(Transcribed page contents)
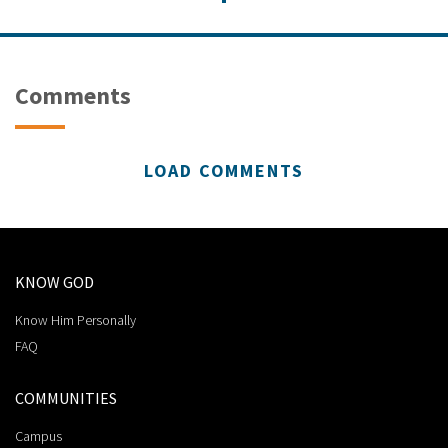
Comments
LOAD COMMENTS
KNOW GOD
Know Him Personally
FAQ
COMMUNITIES
Campus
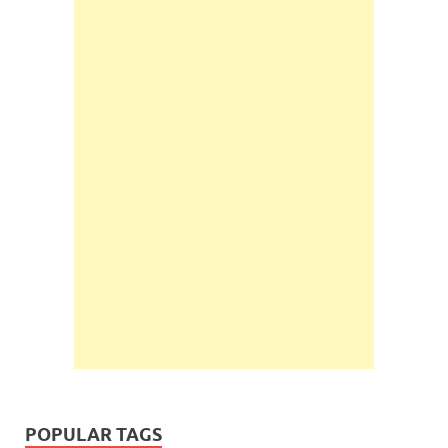
POPULAR TAGS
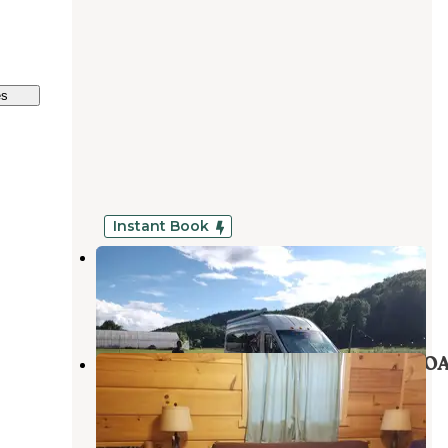
es
Instant Book
Broken Oak Organics
Cleveland
,
South Carolina
3 Reviews
16 Photos
Travelers Rest-North Greenville KO
Tigerville
,
South Carolina
4 Reviews
33 Photos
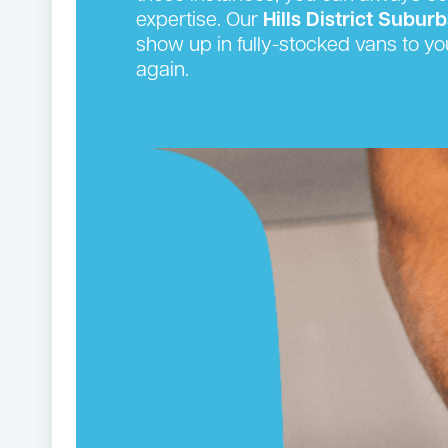
expertise. Our
Hills District
Suburb
show up in fully-stocked vans to yo
again.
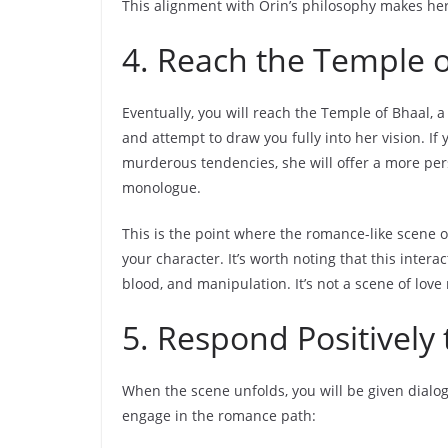
This alignment with Orin’s philosophy makes her 
4. Reach the Temple o
Eventually, you will reach the Temple of Bhaal, a c
and attempt to draw you fully into her vision. I
murderous tendencies, she will offer a more pers
monologue.
This is the point where the romance-like scene oc
your character. It’s worth noting that this inter
blood, and manipulation. It’s not a scene of lov
5. Respond Positively
When the scene unfolds, you will be given dialo
engage in the romance path:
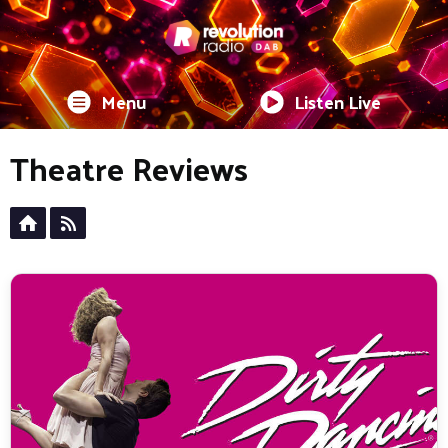
Menu
Listen Live
Theatre Reviews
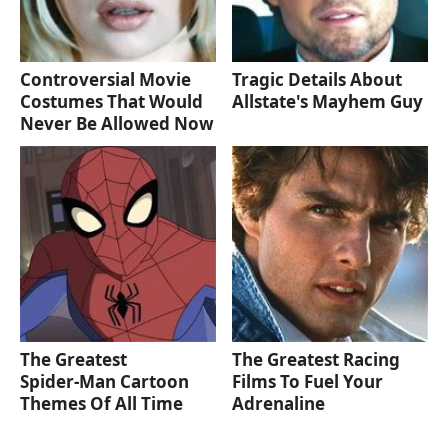
Controversial Movie
Tragic Details About
Costumes That Would
Allstate's Mayhem Guy
Never Be Allowed Now
The Greatest
The Greatest Racing
Spider‑Man Cartoon
Films To Fuel Your
Themes Of All Time
Adrenaline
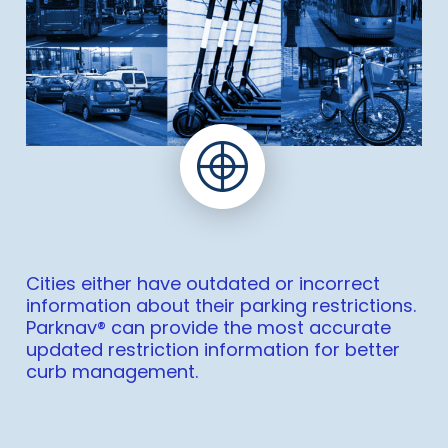
Cities either have outdated or incorrect
information about their parking restrictions.
Parknav® can provide the most accurate
updated restriction information for better
curb management.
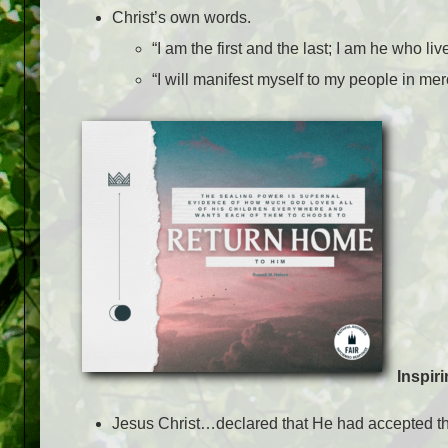
Christ’s own words.
“I am the first and the last; I am he who l
“I will manifest myself to my people in mer
Inspir
Jesus Christ…declared that He had accepted the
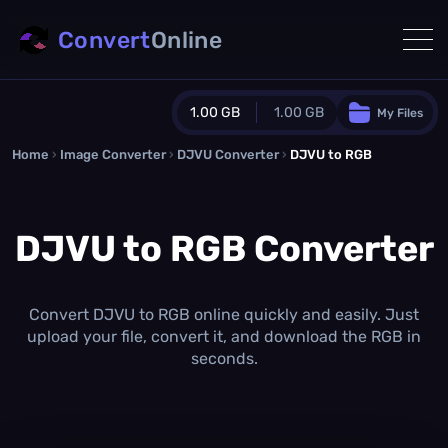
Convert
Online
1.00 GB
1.00 GB
My Files
Home
›
Image Converter
›
DJVU Converter
Guest Plan
›
DJVU to RGB
1024.0 MB
/
1024.0 MB
monthly quota
DJVU to RGB Converter
0.0 MB
/
0.0 MB
additional quota
Monthly Conversions Quota
1.00 GB
/month
Convert DJVU to RGB online quickly and easily. Just
Concurrent Conversions
upload your file, convert it, and download the RGB in
3
seconds.
Daily Conversions
∞
Upgrade Now!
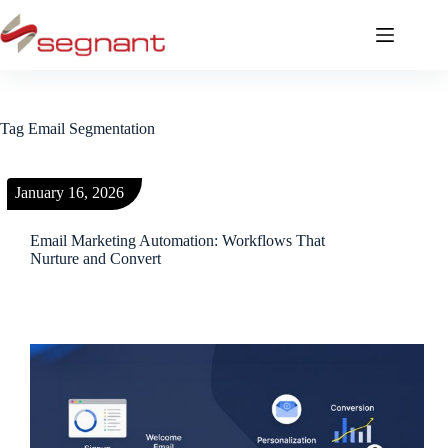
Tag
Email Segmentation
January 16, 2026
Email Marketing Automation: Workflows That
Nurture and Convert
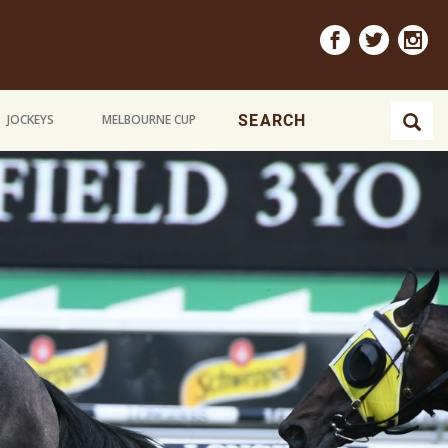
JOCKEYS
MELBOURNE CUP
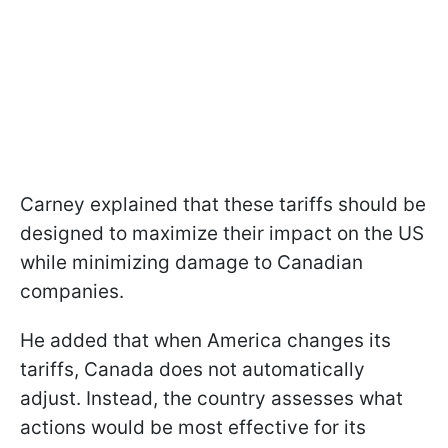
Carney explained that these tariffs should be
designed to maximize their impact on the US
while minimizing damage to Canadian
companies.
He added that when America changes its
tariffs, Canada does not automatically
adjust. Instead, the country assesses what
actions would be most effective for its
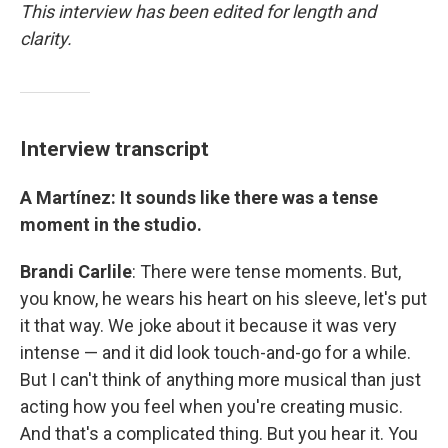
This interview has been edited for length and
clarity.
Interview transcript
A Martínez: It sounds like there was a tense
moment in the studio.
Brandi Carlile
: There were tense moments. But,
you know, he wears his heart on his sleeve, let's put
it that way. We joke about it because it was very
intense — and it did look touch-and-go for a while.
But I can't think of anything more musical than just
acting how you feel when you're creating music.
And that's a complicated thing. But you hear it. You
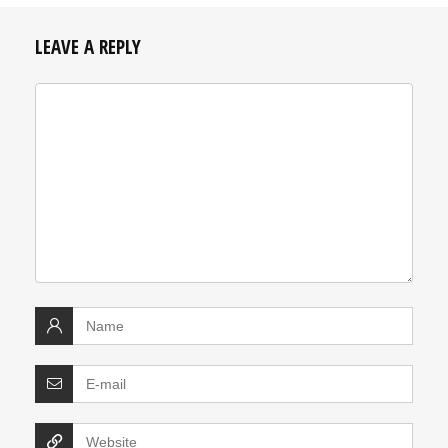
LEAVE A REPLY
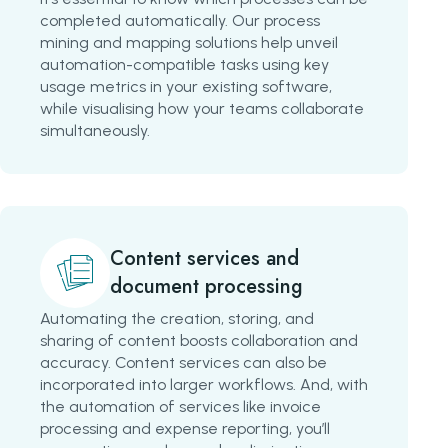
completed automatically. Our process
mining and mapping solutions help unveil
automation-compatible tasks using key
usage metrics in your existing software,
while visualising how your teams collaborate
simultaneously.
Content services and
document processing
Automating the creation, storing, and
sharing of content boosts collaboration and
accuracy. Content services can also be
incorporated into larger workflows. And, with
the automation of services like invoice
processing and expense reporting, you’ll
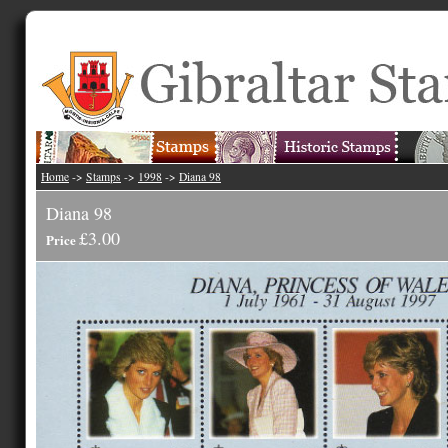
Home
->
Stamps
->
1998
->
Diana 98
Diana 98
£3.00
Price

- _AIM OF THE EXERCISE_
All records, pictures excluded: copy them exactly.

- _ANSWER TO THIS PROBLEM_
Comments
LOAD COMMENTS
KNOW GOD
Know Him Personally
FAQ
COMMUNITIES
Campus
POPULAR TAGS
es
Instant Book
Broken Oak Organics
Cleveland
,
South Carolina
3 Reviews
16 Photos
Travelers Rest-North Greenville KO
Tigerville
,
South Carolina
4 Reviews
33 Photos
expertise. Our
Hills District
Suburb
show up in fully-stocked vans to yo
again.
This alignment with Orin’s philosophy makes her 
4. Reach the Temple o
Eventually, you will reach the Temple of Bhaal, a c
and attempt to draw you fully into her vision. I
murderous tendencies, she will offer a more pers
monologue.
This is the point where the romance-like scene oc
your character. It’s worth noting that this inter
blood, and manipulation. It’s not a scene of lov
5. Respond Positively
When the scene unfolds, you will be given dialo
engage in the romance path:
Menu
Listen Live
Theatre Reviews
Controversial Movie
Tragic Details About
Costumes That Would
Allstate's Mayhem Guy
Never Be Allowed Now
The Greatest
The Greatest Racing
Spider‑Man Cartoon
Films To Fuel Your
Themes Of All Time
Adrenaline
Cities either have outdated or incorrect
information about their parking restrictions.
Parknav® can provide the most accurate
updated restriction information for better
curb management.
Christ’s own words.
“I am the first and the last; I am he who l
“I will manifest myself to my people in mer
Inspir
Jesus Christ…declared that He had accepted the
Convert
Online
1.00 GB
1.00 GB
My Files
Home
›
Image Converter
›
DJVU Converter
Guest Plan
›
DJVU to RGB
1024.0 MB
/
1024.0 MB
monthly quota
DJVU to RGB Converter
0.0 MB
/
0.0 MB
additional quota
Monthly Conversions Quota
1.00 GB
/month
Convert DJVU to RGB online quickly and easily. Just
Concurrent Conversions
upload your file, convert it, and download the RGB in
3
seconds.
Daily Conversions
∞
Upgrade Now!
Tag
Email Segmentation
January 16, 2026
Email Marketing Automation: Workflows That
Nurture and Convert
JOCKEYS
MELBOURNE CUP
Carney explained that these tariffs should be
designed to maximize their impact on the US
while minimizing damage to Canadian
companies.
He added that when America changes its
tariffs, Canada does not automatically
adjust. Instead, the country assesses what
actions would be most effective for its
This interview has been edited for length and
clarity.
Interview transcript
A Martínez: It sounds like there was a tense
moment in the studio.
Brandi Carlile
: There were tense moments. But,
you know, he wears his heart on his sleeve, let's put
it that way. We joke about it because it was very
intense — and it did look touch-and-go for a while.
But I can't think of anything more musical than just
acting how you feel when you're creating music.
And that's a complicated thing. But you hear it. You
LEAVE A REPLY
completed automatically. Our process
mining and mapping solutions help unveil
automation-compatible tasks using key
usage metrics in your existing software,
while visualising how your teams collaborate
simultaneously.
Content services and
document processing
Automating the creation, storing, and
sharing of content boosts collaboration and
accuracy. Content services can also be
incorporated into larger workflows. And, with
the automation of services like invoice
processing and expense reporting, you’ll
Home
->
Stamps
->
1998
->
Diana 98
Diana 98
£3.00
Price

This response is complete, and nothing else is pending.